Une des particularités du style de Boulgakov est l'emploi d'onomatopées dans son récit. C'est fait de façon très convaincante. Voilà par exemple le début de Coeur de chien :
   Ouah-ou-ou-ou-ou-Ouah-ou-Ouah-ou ! Oh ! Jetez un oeil sur moi, je me meurs. Sous le porche, la tempête rugit la prière des agonisants, et je hurle avec elle. Je suis fichu, complètement fichu.

Coeur de chien, traduction de Janine Lévy, Kiosque Flammarion.
Je pense aussi à Morphine, ce texte terrible où la parole est peu à peu rongée par le silence :
   Je n'en pouvais plus. Alors j'ai pris ma seringue et je me suis fait une piqûre. Un soupir. Encore un soupir.
   Ça va mieux... Le revoilà, ce petit froid mentholé au creux de l'estomac... Trois seringues à trois pour cent. Cela me suffira jusqu'à minuit...
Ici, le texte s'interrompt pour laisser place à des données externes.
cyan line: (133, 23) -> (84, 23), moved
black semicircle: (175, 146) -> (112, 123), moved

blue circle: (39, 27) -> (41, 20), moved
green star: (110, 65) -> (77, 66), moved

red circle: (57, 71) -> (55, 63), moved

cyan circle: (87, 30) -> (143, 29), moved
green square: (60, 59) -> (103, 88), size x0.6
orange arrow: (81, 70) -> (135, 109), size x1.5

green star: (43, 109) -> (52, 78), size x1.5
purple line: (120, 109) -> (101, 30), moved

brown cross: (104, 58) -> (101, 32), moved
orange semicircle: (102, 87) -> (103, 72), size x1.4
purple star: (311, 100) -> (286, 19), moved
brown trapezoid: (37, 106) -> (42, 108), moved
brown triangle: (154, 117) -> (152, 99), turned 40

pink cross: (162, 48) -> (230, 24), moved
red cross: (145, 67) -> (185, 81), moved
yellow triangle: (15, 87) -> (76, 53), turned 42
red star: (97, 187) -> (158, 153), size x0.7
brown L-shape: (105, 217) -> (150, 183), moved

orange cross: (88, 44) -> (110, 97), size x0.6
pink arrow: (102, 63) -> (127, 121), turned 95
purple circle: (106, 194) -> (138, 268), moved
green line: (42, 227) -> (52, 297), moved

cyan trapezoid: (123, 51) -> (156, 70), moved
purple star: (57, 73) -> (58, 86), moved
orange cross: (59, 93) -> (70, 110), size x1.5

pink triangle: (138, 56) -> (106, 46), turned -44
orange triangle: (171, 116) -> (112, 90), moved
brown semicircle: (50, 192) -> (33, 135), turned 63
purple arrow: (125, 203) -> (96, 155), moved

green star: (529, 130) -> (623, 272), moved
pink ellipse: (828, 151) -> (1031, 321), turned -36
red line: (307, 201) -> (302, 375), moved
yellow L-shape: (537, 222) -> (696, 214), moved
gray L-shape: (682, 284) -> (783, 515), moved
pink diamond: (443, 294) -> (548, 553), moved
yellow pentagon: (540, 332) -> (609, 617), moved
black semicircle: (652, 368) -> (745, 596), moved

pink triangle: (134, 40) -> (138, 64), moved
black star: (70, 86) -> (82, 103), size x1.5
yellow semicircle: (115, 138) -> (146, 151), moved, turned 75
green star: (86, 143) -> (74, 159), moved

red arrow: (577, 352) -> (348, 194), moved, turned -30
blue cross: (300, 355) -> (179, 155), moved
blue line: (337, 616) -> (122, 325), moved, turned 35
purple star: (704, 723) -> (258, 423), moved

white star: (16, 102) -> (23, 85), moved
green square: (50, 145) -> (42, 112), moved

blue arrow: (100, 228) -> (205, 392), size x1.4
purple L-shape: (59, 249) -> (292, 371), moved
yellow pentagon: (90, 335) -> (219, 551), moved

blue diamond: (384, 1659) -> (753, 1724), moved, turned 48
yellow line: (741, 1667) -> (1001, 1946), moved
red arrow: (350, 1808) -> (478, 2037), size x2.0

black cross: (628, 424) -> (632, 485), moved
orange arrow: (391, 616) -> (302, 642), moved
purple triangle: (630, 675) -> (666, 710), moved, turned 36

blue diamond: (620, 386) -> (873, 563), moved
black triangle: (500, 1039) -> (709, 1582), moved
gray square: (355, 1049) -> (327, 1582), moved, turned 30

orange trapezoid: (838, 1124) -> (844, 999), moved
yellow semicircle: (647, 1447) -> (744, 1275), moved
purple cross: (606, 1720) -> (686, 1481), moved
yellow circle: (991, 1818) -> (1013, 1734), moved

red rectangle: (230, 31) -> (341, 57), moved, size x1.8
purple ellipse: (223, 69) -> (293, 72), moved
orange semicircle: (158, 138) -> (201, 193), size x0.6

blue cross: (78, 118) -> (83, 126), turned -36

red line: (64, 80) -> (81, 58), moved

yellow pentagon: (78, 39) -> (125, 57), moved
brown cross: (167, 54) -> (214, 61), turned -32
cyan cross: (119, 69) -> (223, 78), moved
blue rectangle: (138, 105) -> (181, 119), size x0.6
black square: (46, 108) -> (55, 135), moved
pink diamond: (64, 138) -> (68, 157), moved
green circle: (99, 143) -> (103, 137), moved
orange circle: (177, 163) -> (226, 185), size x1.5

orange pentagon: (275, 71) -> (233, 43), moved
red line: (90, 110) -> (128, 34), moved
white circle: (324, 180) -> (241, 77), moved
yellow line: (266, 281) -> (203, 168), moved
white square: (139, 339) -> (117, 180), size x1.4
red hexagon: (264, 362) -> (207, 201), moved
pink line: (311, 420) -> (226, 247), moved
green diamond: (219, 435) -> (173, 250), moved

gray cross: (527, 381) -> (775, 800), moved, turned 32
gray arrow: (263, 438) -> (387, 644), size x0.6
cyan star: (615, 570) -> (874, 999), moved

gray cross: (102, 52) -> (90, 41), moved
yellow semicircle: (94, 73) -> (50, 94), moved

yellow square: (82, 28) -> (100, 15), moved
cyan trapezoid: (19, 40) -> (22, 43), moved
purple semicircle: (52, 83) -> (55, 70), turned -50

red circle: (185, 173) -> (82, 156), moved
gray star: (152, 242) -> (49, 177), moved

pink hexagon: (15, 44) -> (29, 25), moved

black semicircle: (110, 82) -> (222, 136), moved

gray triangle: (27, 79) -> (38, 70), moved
Morphine, traduction de Marianne Gourg, Points Seuil.
Une autre force du style de Boulgakov est sa maîtrise des changements de point de vue. Dans Coeur de chien, le premier chapitre est écrit selon le point de vue du chien, ce qui n'est déjà pas facile. Ensuite, on change de point de vue, on passe dans le monde des hommes. Ce premier chapitre n'est pas du tout essentiel pour comprendre la suite, et pourtant il donne toute sa force et toute son ambigüité à la nouvelle. On se souvient que cette ordure de Charikov a été le pauvre chien Charik, les deux images se superposent et modifient notre perception. Aussi, toujours sur la technique du point de vue, regardez comment il décrit le siège de Kiev dans La Garde Blanche. On passe d'une vision globale à celle d'un seul personnage, on change de personnage, on passe de l'action à la réflexion... Je ne connais personne (sauf peut-être au cinéma) qui soit capable de rendre l'impression d'une bataille avec une telle force.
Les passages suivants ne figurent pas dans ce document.